A tiger shark's lucky rescue from a net has been captured on camera by a kayaker in the waters off South Africa's eastern coast. The large animal had been attracted by the decomposing carcass of a humpback whale when it became entangled in a shark net. 

The footage shows a team from the local Sharks Board working to cut the tiger shark free while curious paddlers watch from the sidelines. Thanks to one kayaker who quickly plunges his GoPro beneath the surface just as the shark is released, we can just make out the tail fin beginning to move when the animal swims away.

As for the humpback whale, reports say the eight-metre-long animal was an adolescent and became entangled in the nets only after it died. Officials later towed the carcass far out to sea to ensure it wouldn't lure any other scavenging sharks (several can be seen cruising beneath the whale in the video) close to nearby beaches.

While the tiger shark looks to have made a lucky escape, the incident does spotlight an issue that's been sparking controversy among local conservationists, wildlife officials and the public for some time: the use of shark nets.

The miles of netting that line the coast of South Africa's KwaZulu-Natal province have been in place for decades, purportedly to keep local swimmers safe from sharks. While officials claim the nets are doing their job and preventing potentially deadly encounters, conservationists are growing increasingly concerned about their impact on the ocean ecosystem.

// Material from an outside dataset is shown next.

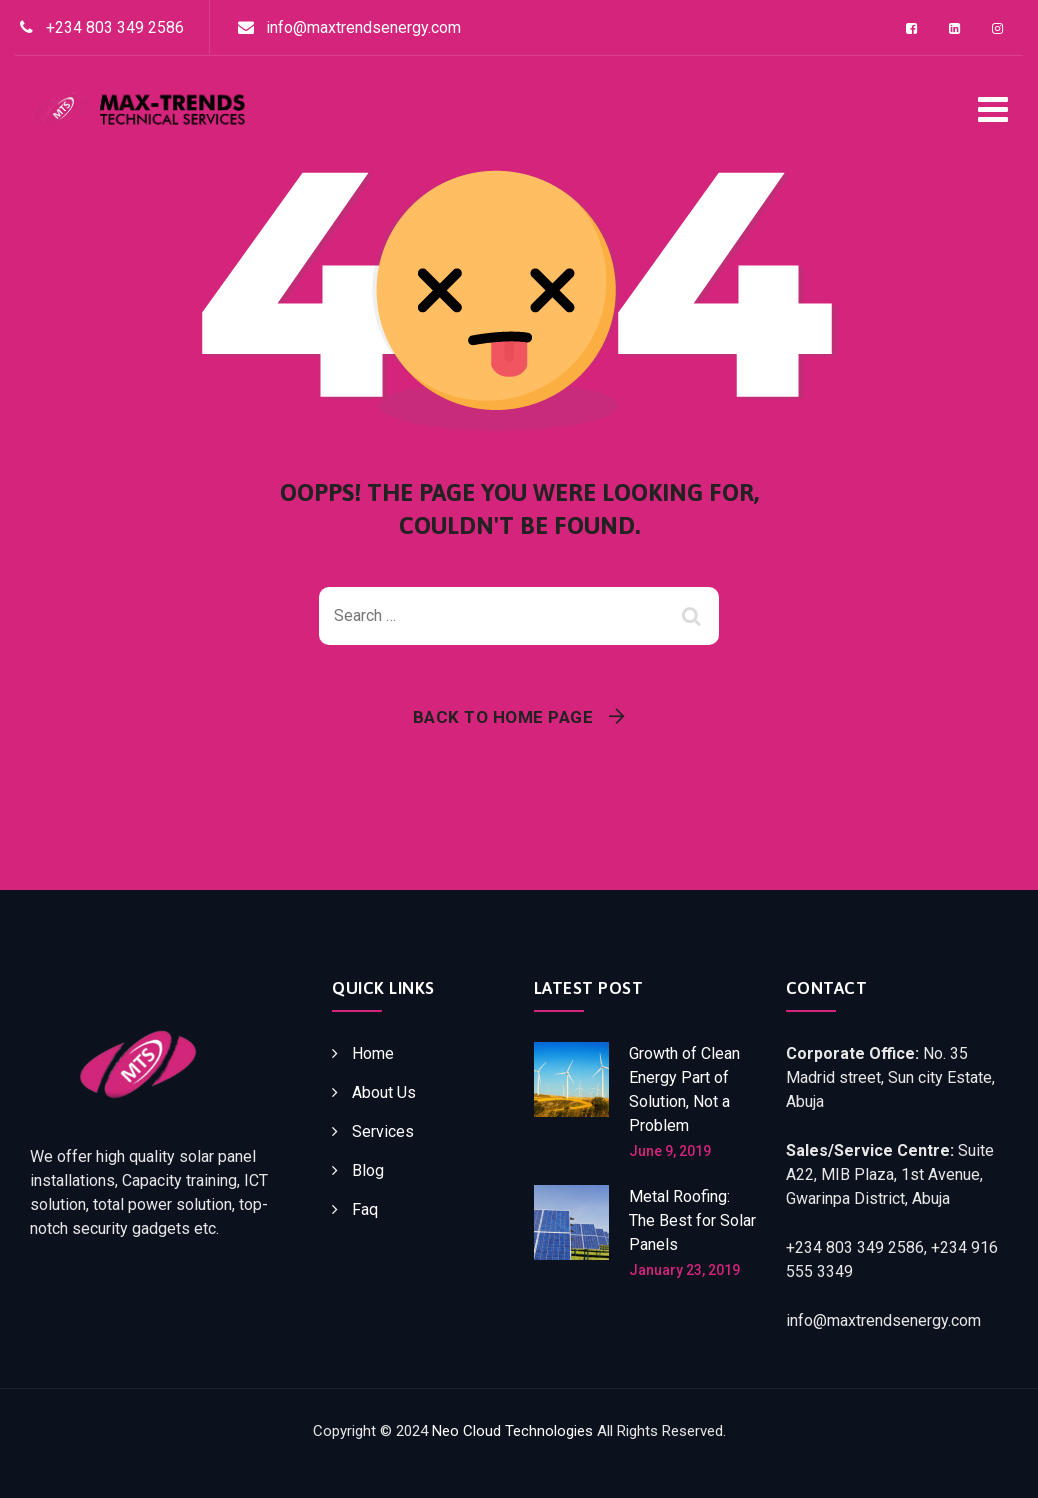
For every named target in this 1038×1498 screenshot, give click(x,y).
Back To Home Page (503, 717)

"Shark nets are perceived to be barriers for sharks to not enter swimming beaches, which is completely wrong. Shark nets are [more like] fishing nets to fish out the number of sharks in the region," says freediver and ocean conservationist Hanli Prinsloo.

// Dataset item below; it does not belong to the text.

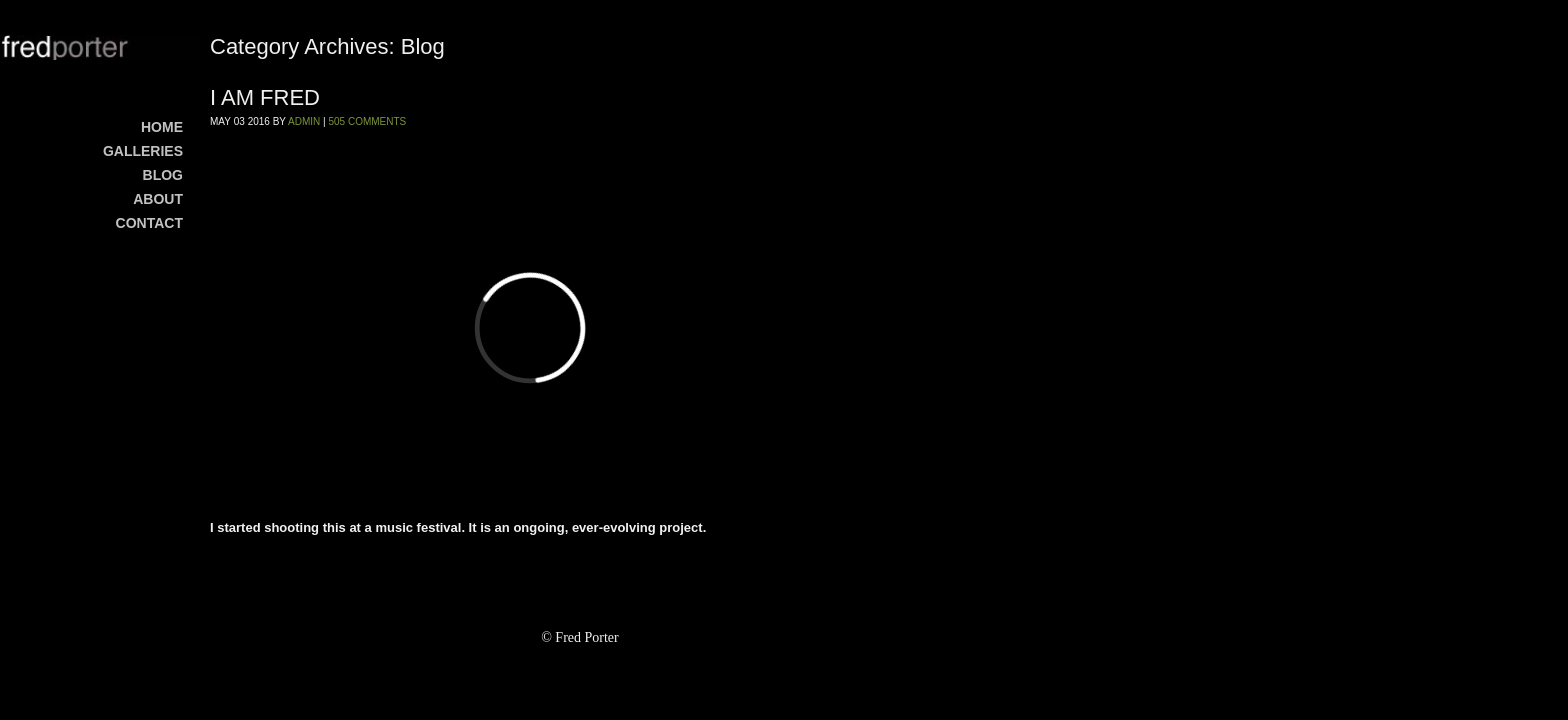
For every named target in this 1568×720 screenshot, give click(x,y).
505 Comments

And the nets are indiscriminate: aside from the hundreds of sharks that get caught in them each year, a huge number of non-target animals, including dolphins, turtles and stingrays, also die after becoming entangled. 

Around the globe, including elsewhere in South Africa, a range of other, more shark-friendly, strategies have been working to keep bathers safe – from spotter planes that patrol the waters from above, to catch-and-release tactics that relocate potentially dangerous sharks away from swimming beaches.

"When the shark nets were put in, it was during a time when we still had whaling in South Africa, so the prevalence of sharks coming inshore was very high because [they were attracted] by actual whale carcasses being pulled up the beaches. We don't do that anymore, so it's time to think differently [about the nets]," urges Prinsloo.